Workers'' compensation benefit costs increased significantly in Texas during recent years, according to a new study by the Workers Compensation Research Institute (WCRI).
The study reported that the costs of medical benefits and indemnity benefits -- wage replacement payments for lost-time injuries -- rose nearly 10 percent from 1997 to 1998, considering the experience with the claims through 1999. Growth in medical and income benefit costs was about equal.
Contributing to the growth in indemnity costs was an increase in claims with more than seven days of lost time. In addition, Texas experienced steady growth in permanent partial disability (PPD) claims, up nearly 2 percentage points per year for the period.
More than 50 percent of all workers'' compensation claims with over seven days lost time in Texas were PPD claims.
An earlier WCRI study found that Texas medical providers use more visits and services than providers in other states, when treating similar claims. It found this to be especially true of chiropractors in Texas.
Expenses associated with delivering benefits -- attorney fees, medical cost containment, medical-legal expenses and other litigation and claims adjusting expenses -- also rose, up 9 percent from 1997 to 1998 following several years of double digit increases.
The study, CompScope Benchmarks: Multistate Comparisons, 1994-1999, provides a comparison of the workers'' compensation systems in eight large states on key performance measures such as benefit payments and claim costs, timeliness of payments and attorney involvement, by analyzing a similar group of claims and adjusting for industry mix, wage levels and injury type.

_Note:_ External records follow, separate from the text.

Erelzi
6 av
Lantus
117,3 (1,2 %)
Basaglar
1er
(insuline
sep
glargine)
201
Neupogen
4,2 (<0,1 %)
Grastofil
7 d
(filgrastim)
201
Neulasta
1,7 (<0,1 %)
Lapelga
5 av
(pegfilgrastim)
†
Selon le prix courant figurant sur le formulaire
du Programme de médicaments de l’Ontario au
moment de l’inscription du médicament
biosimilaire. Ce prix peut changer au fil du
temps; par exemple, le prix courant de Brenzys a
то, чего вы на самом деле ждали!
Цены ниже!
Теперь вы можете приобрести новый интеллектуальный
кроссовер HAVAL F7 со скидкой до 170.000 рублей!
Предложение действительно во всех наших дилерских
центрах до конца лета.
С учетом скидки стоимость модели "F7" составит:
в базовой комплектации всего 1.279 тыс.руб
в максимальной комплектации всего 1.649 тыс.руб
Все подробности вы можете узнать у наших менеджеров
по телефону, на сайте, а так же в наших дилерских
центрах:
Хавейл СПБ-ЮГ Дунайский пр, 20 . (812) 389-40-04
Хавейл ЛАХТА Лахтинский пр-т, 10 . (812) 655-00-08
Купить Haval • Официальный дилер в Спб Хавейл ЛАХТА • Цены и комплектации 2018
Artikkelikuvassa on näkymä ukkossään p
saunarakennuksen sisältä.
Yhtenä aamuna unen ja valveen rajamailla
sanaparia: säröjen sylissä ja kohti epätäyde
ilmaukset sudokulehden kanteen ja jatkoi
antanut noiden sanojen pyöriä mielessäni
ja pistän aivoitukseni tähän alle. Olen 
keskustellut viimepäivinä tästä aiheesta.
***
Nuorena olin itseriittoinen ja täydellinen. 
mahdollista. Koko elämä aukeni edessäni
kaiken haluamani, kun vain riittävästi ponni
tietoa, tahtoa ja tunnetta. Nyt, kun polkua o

"Overall, workers'' compensation claim costs are high in Texas," said Dr. Richard Victor, executive director of the Cambridge, Mass.-based WCRI.

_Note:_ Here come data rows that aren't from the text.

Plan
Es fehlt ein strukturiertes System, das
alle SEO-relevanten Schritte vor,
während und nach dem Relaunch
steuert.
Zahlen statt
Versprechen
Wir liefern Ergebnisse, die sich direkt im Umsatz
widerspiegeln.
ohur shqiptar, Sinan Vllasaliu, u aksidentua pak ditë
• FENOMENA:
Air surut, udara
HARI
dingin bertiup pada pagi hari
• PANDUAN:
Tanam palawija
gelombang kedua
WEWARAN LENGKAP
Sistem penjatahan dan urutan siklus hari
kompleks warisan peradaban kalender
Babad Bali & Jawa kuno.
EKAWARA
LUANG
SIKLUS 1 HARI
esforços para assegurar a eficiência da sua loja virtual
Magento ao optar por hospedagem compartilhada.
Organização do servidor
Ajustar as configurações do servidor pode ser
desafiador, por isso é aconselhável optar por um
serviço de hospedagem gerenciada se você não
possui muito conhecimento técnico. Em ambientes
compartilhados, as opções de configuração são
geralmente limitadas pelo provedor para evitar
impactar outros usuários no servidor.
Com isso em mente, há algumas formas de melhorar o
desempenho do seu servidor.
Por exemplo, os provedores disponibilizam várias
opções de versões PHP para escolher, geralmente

"Given its high system costs, policymakers in Texas need to understand why medical costs and utilization, in particular, are so high and growing rapidly," said Victor. "Another issue for further study is the high percentage and growth of costly claims involving permanent partial disabilities."

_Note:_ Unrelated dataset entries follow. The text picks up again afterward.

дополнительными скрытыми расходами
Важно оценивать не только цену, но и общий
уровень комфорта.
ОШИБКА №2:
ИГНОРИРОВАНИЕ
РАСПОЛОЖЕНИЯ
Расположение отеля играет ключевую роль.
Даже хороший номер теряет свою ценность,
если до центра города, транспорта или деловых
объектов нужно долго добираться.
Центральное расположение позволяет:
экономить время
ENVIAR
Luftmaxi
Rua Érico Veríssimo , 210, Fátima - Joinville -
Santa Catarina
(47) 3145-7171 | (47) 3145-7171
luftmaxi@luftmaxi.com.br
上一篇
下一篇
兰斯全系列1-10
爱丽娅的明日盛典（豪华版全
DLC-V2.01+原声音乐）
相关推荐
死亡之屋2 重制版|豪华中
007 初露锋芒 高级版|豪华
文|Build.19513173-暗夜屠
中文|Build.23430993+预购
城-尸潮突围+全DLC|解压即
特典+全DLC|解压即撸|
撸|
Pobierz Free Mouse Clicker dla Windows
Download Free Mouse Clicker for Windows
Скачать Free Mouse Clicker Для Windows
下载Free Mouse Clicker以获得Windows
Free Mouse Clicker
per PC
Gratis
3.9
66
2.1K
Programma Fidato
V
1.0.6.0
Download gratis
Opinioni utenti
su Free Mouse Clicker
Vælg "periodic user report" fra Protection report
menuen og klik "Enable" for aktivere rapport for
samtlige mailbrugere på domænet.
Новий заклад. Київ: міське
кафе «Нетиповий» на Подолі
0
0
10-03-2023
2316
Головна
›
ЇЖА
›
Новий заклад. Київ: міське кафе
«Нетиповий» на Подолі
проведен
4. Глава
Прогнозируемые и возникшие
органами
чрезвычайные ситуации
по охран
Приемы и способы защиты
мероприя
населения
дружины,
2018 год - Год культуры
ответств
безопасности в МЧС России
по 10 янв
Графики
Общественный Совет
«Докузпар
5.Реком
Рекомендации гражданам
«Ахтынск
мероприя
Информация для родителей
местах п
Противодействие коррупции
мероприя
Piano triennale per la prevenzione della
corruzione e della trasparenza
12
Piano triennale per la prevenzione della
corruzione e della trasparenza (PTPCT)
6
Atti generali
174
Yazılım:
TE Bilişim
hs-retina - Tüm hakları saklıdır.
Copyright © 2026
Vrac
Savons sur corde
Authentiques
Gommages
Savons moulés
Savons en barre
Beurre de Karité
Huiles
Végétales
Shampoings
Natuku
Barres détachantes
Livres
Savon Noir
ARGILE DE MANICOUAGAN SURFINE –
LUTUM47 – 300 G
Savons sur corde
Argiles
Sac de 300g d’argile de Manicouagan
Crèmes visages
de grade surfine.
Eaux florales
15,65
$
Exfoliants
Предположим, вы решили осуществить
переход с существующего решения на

The study of eight states, representing 40 percent of workers'' compensation benefits nationwide, also found that Texas had the highest average total cost per workers'' compensation claim ($14,465) of the states reviewed.
The other states included in the study were California, Connecticut, Florida, Georgia, Massachusetts, Pennsylvania and Wisconsin. By contrast, the 8-state median was $11,224.
Given this finding, it''s not surprising that Texas led the study states in both medical and indemnity benefit costs, according to WCRI.
The average medical benefit per claim of $7,650 is two and one-half times the cost of medical benefits in Massachusetts, the state in the study with the lowest medical payments. Indemnity benefits per claim in Texas averaged $5,881, about double those in Wisconsin, the state with the lowest indemnity benefit payments.
However, the frequency of defense attorney involvement in Texas is among the lowest of the states studied. Less than 8 percent of 1997 claims as of mid-1999 in Texas involve defense attorneys, a measurement of litigiousness in the workers'' compensation system. By contrast, about 30 percent of these claims involve defense attorneys in Florida and Georgia.